On the other other line of thought. If we had no cops and ample machine guns America would be populated by two fat white guys from Montana named Bob.

Incidentally, property values must have just plummeted in DC. Thanks Rummy!!!

I smell burning pants....

So here are we are, back at Charles Taylor. In the last episode Charles was spending the millions he liberated from Liberia and Sierra Leone while in blissful Nigeria. Now apparently Nigeria is willing to give him up to Liberia, Liberia wants to send him to Sierra Leone for trial and mysteriously Nigeria isn't erm exactly sure where they put him. My guess: Brazil.

Can I just spaz a wee bit more about this? Thanks. 17 counts of war crimes and crimes against humanity and since 2003 he was sitting by a pool drinking booze out of glasses garnished umbrellas, and now they lost him. The article I read this morning, which brought me back to this issue was entitled: "Liberia, Nigeria at odds over Taylor custody."
2 points:
#1: "at odds," you think? I love it when my neighbors harbor war criminals who illegally ruled my nation and stole my nations wealth in a zesty campaign of "civil war" and random killings. Don't you?
#2: "Taylor custody?" What custody? Oh gosh erm, Chuck's around here some where. Uhm, let's see, maybe he's in the yellow pages under ruthless dictator.
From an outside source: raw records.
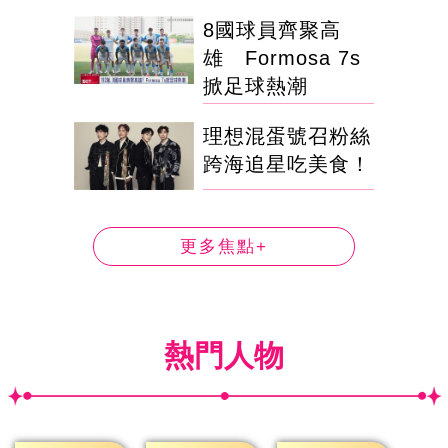
8國球員齊聚高
雄 Formosa 7s
掀足球熱潮
理想混蛋號召粉絲
跨海追星吃美食！
更多焦點+
熱門人物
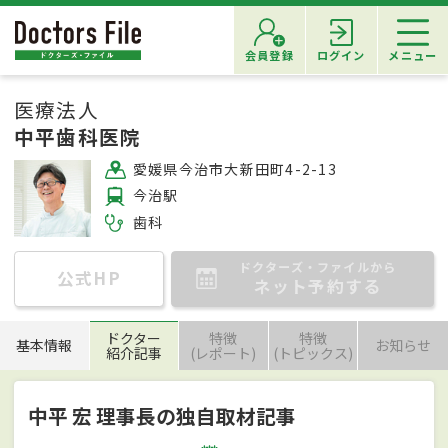
会員登録
ログイン
メニュー
医療法人
中平歯科医院
愛媛県今治市大新田町4-2-13
今治駅
歯科
ドクターズ・ファイルから
公式HP
ネット予約する
ドクター
特徴
特徴
基本情報
お知らせ
紹介記事
(レポート)
(トピックス)
中平 宏 理事長の独自取材記事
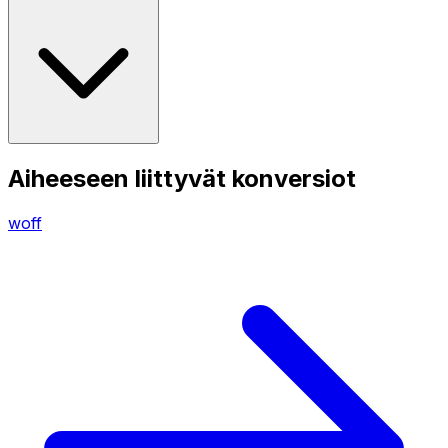
Aiheeseen liittyvät konversiot
woff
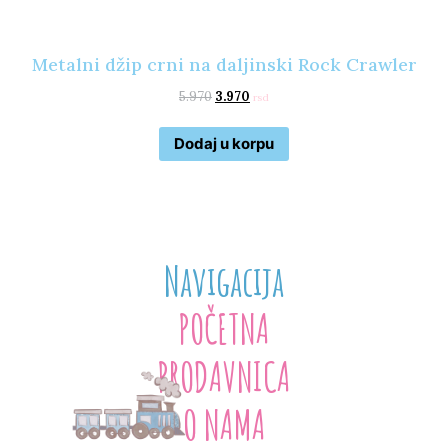
Metalni džip crni na daljinski Rock Crawler
5.970
3.970
rsd
Dodaj u korpu
Navigacija
POČETNA
PRODAVNICA
O NAMA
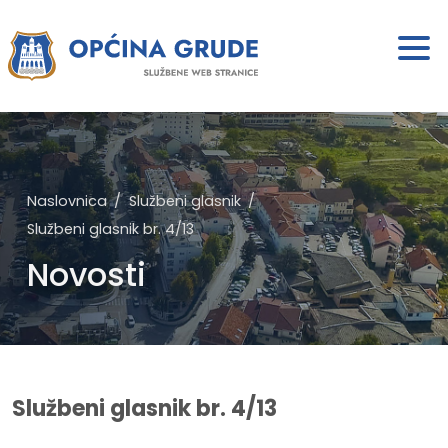
Naslovnica
Službeni glasnik
Službeni glasnik br. 4/13
Novosti
Službeni glasnik br. 4/13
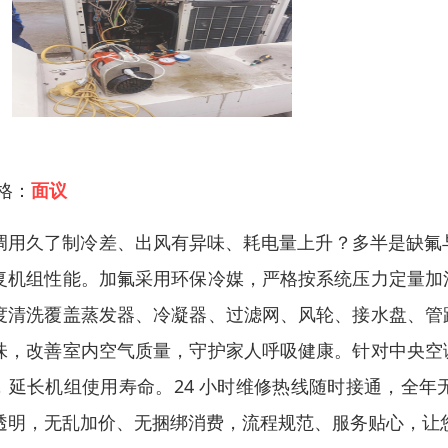
 格：
面议
调用久了制冷差、出风有异味、耗电量上升？多半是缺氟与
复机组性能。加氟采用环保冷媒，严格按系统压力定量加
度清洗覆盖蒸发器、冷凝器、过滤网、风轮、接水盘、管
味，改善室内空气质量，守护家人呼吸健康。针对中央空
，延长机组使用寿命。24 小时维修热线随时接通，全
透明，无乱加价、无捆绑消费，流程规范、服务贴心，让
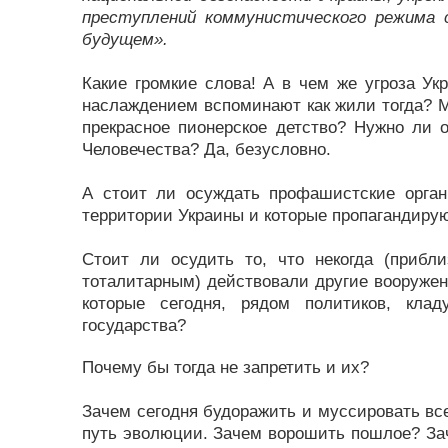
преступлений коммунистического режима
будущем».
Какие громкие слова! А в чем же угроза Ук
наслаждением вспоминают как жили тогда? Мож
прекрасное пионерское детство? Нужно ли о
Человечества? Да, безусловно.
А стоит ли осуждать профашистские орган
территории Украины и которые пропагандир
Стоит ли осудить то, что некогда (прибл
тоталитарным) действовали другие вооружен
которые сегодня, рядом политиков, кла
государства?
Почему бы тогда не запретить и их?
Зачем сегодня будоражить и муссировать вс
путь эволюции. Зачем ворошить пошлое? За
I feel suspicious that Nigeria is finally bending to the will of the west in such an orderly fashion....

Wednesday, March 22, 2006

Oh, I’m sorry, have we met?

Today I was perusing Best of Craigslist, looking for luscious humorousness. Instead I found another exciting diatribe about how straight people ruin the lives of gay people.

Let me say this once.

I’M NOT SORRY.

I’m not sorry I’m white (which, might I mention I’m not)

I’m not sorry I’m straight

I’m not sorry I’m Christian

I’m not sorry I’m privileged (would this be a good time to mention that I grew up in a trailer?)
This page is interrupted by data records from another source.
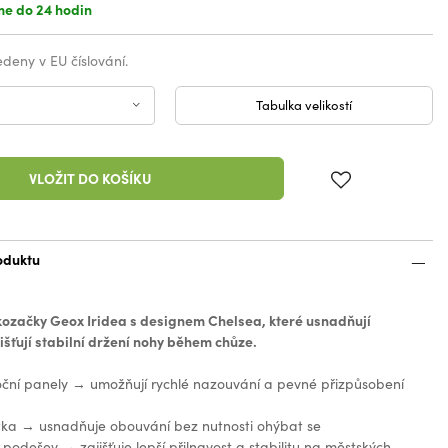
e do 24 hodin
vedeny v EU číslování.
Tabulka velikostí
VLOŽIT DO KOŠÍKU
oduktu
ozačky Geox Iridea s designem Chelsea, které usnadňují
išťují stabilní držení nohy během chůze.
oční panely → umožňují rychlé nazouvání a pevné přizpůsobení
tka → usnadňuje obouvání bez nutnosti ohýbat se
 podešev → zajišťuje lepší přilnavost a stabilitu na městských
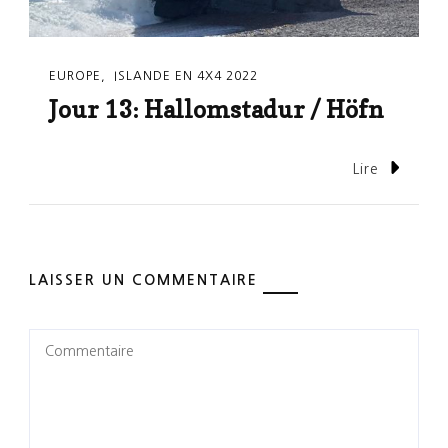
EUROPE
ISLANDE EN 4X4 2022
Jour 13: Hallomstadur / Höfn
Lire
LAISSER UN COMMENTAIRE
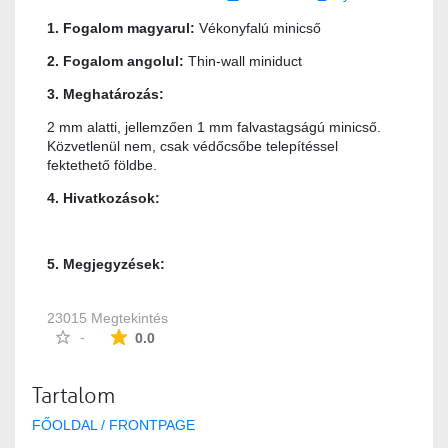
1. Fogalom magyarul:
Vékonyfalú minicső
2. Fogalom angolul:
Thin-wall miniduct
3. Meghatározás:
2 mm alatti, jellemzően 1 mm falvastagságú minicső.
Közvetlenül nem, csak védőcsőbe telepítéssel
fektethető földbe.
4. Hivatkozások:
5. Megjegyzések:
23015 Megtekintés
Az átlagos minősítés 0 csillag a lehetséges 5-b
-
0.0
Tartalom
FŐOLDAL / FRONTPAGE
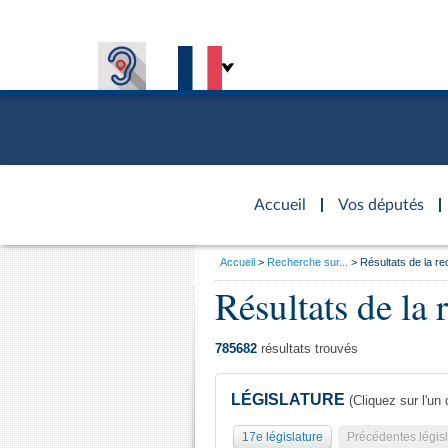
Accèder à
la page
Accueil
Vos députés
d'accueil
Vous
Accueil
Recherche sur...
Résultats de la r
êtes
Présiden
Séance p
Rôle et p
Visiter l
Résultats de la 
Général
ici
CONNEXION & INSCRIPTION
CONNAÎTRE L'ASSEMBLÉE
VOS DÉPUTÉS
Fiches « C
:
DÉCOUVRIR LES LIEUX
577 dépu
Commissi
Visite vi
TRAVAUX PARLEMENTAIRES
Organisa
Groupes 
Europe et
Assister
785682
résultats trouvés
Présidenc
Élections
Contrôle
Accès de
Bureau
Co
l’Assemb
LÉGISLATURE
(Cliquez sur l'un 
Congrès
Les évèn
Pétitions
17e législature
Précédentes législ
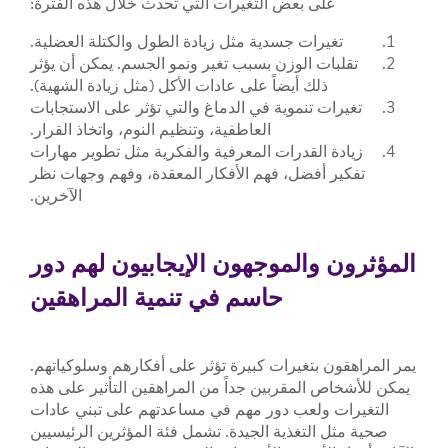
على بعض التغيرات التي تحدث خلال هذه الفترة:
تغيرات جسدية مثل زيادة الطول والكتلة العضلية.
تقلبات الوزن بسبب تغير ونمو الجسم. يمكن أن يؤثر
ذلك أيضاً على عادات الأكل (مثل زيادة الشهية).
تغيرات تنموية في الدماغ والتي تؤثر على الاستجابات
العاطفية، وتنظيم النوم، واتخاذ القرار.
زيادة القدرات المعرفية والفكرية مثل تطوير مهارات
تفكير أفضل، فهم الأفكار المعقدة، وفهم وجهات نظر
الآخرين.
المؤثرون والموجهون الإيجابيون لهم دور
حاسم في تنمية المراهقين
يمر المراهقون بتغيرات كبيرة تؤثر على أفكارهم وسلوكياتهم.
يمكن للأشخاص المقربين جداً من المراهقين التأثير على هذه
التغيرات ولعب دور مهم في مساعدتهم على تبني عادات
صحية مثل التغذية الجيدة. تشمل فئة المؤثرين الرئيسيين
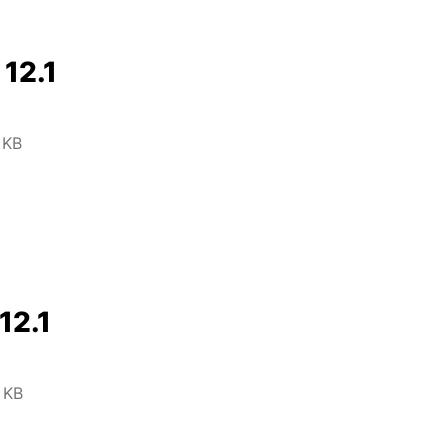
 12.1
 KB
12.1
 KB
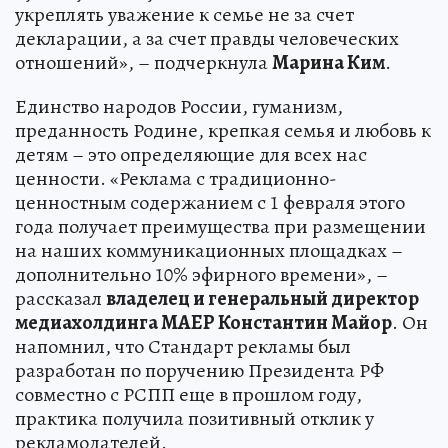
укреплять уважение к семье не за счет
декларации, а за счет правды человеческих
отношений», – подчеркнула
Марина Ким
.
Единство народов России, гуманизм,
преданность Родине, крепкая семья и любовь к
детям – это определяющие для всех нас
ценности. «Реклама с традиционно-
ценностным содержанием с 1 февраля этого
года получает преимущества при размещении
на наших коммуникационных площадках –
дополнительно 10% эфирного времени», –
рассказал
владелец и генеральный директор
медиахолдинга МАЕР Константин Майор
. Он
напомнил, что Стандарт рекламы был
разработан по поручению Президента РФ
совместно с РСПП еще в прошлом году,
практика получила позитивный отклик у
рекламодателей.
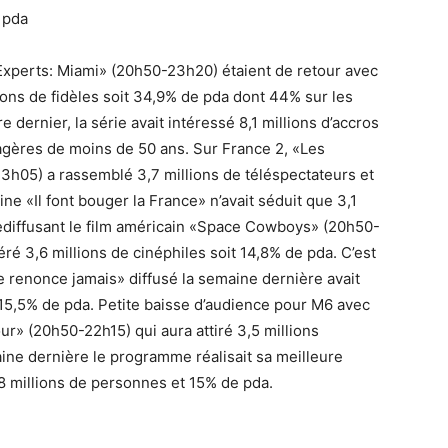
 pda
Experts: Miami» (20h50-23h20) étaient de retour avec
ons de fidèles soit 34,9% de pda dont 44% sur les
ernier, la série avait intéressé 8,1 millions d’accros
gères de moins de 50 ans. Sur France 2, «Les
3h05) a rassemblé 3,7 millions de téléspectateurs et
ne «Il font bouger la France» n’avait séduit que 3,1
rediffusant le film américain «Space Cowboys» (20h50-
ré 3,6 millions de cinéphiles soit 14,8% de pda. C’est
 renonce jamais» diffusé la semaine dernière avait
 15,5% de pda. Petite baisse d’audience pour M6 avec
» (20h50-22h15) qui aura attiré 3,5 millions
ine dernière le programme réalisait sa meilleure
 millions de personnes et 15% de pda.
I didn’t enslave anyone, least of all anyone’s ancestors
I have never beat up a gay person or any other person
I have never voted to remove the rights to marry or adopt or abort
I have never told anyone they are going to hell

I don’t care who you marry, who you screw, or where or if you go to church. I don’t care what race you are or where you went to school or how much money you make.

So don’t you dare accuse me of anything. I’m tired of being the scapegoat for all your problems. I’m tired of being your enemy. I’m tired of people trying to make me feel guilty for things that I have never done.

Keep your bigotry to yourself, I don’t have the time or inclination to bolster your martyr-complex.